— Page-level text extractions —

=== Begin Enclosure ===

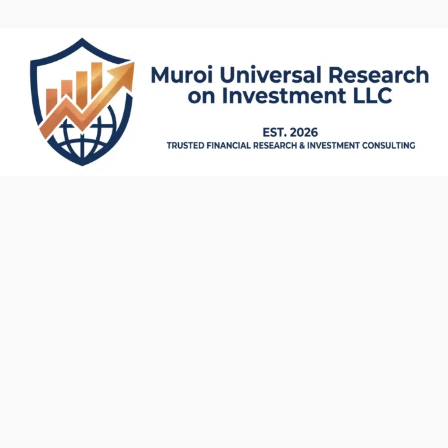
内
容
を
ス
キ
ッ
プ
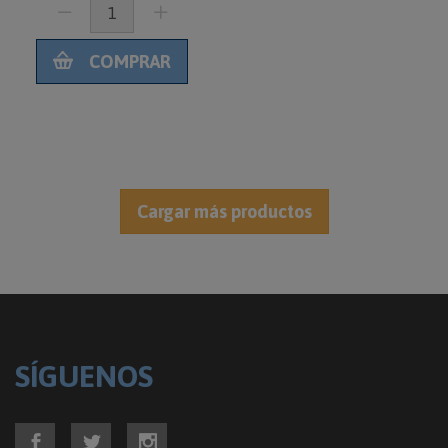
COMPRAR
SÍGUENOS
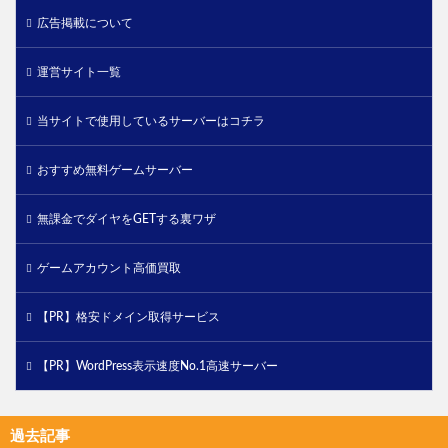
広告掲載について
運営サイト一覧
当サイトで使用しているサーバーはコチラ
おすすめ無料ゲームサーバー
無課金でダイヤをGETする裏ワザ
ゲームアカウント高価買取
【PR】格安ドメイン取得サービス
【PR】WordPress表示速度No.1高速サーバー
過去記事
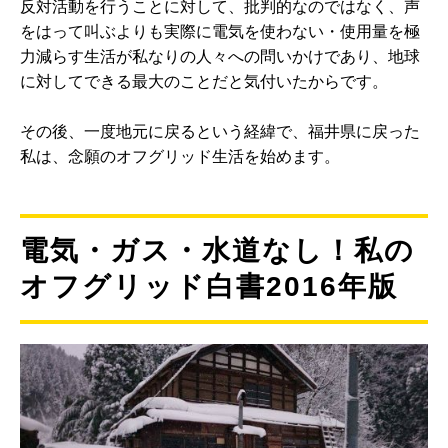
反対活動を行うことに対して、批判的なのではなく、声
をはって叫ぶよりも実際に電気を使わない・使用量を極
力減らす生活が私なりの人々への問いかけであり、地球
に対してできる最大のことだと気付いたからです。
その後、一度地元に戻るという経緯で、福井県に戻った
私は、念願のオフグリッド生活を始めます。
電気・ガス・水道なし！私の
オフグリッド白書2016年版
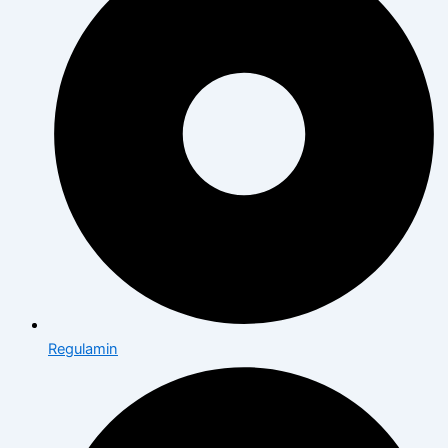
Regulamin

=== End Enclosure ===

Output each record above exactly as written. Skip any pictures.

— ANSWER TO THIS EXERCISE —
内
容
を
ス
キ
ッ
プ
COMPRAR
SÍGUENOS
広告掲載について
運営サイト一覧
当サイトで使用しているサーバーはコチラ
おすすめ無料ゲームサーバー
無課金でダイヤをGETする裏ワザ
ゲームアカウント高価買取
【PR】格安ドメイン取得サービス
【PR】WordPress表示速度No.1高速サーバー
過去記事
反対活動を行うことに対して、批判的なのではなく、声
をはって叫ぶよりも実際に電気を使わない・使用量を極
力減らす生活が私なりの人々への問いかけであり、地球
に対してできる最大のことだと気付いたからです。
その後、一度地元に戻るという経緯で、福井県に戻った
私は、念願のオフグリッド生活を始めます。
電気・ガス・水道なし！私の
オフグリッド白書2016年版
Regulamin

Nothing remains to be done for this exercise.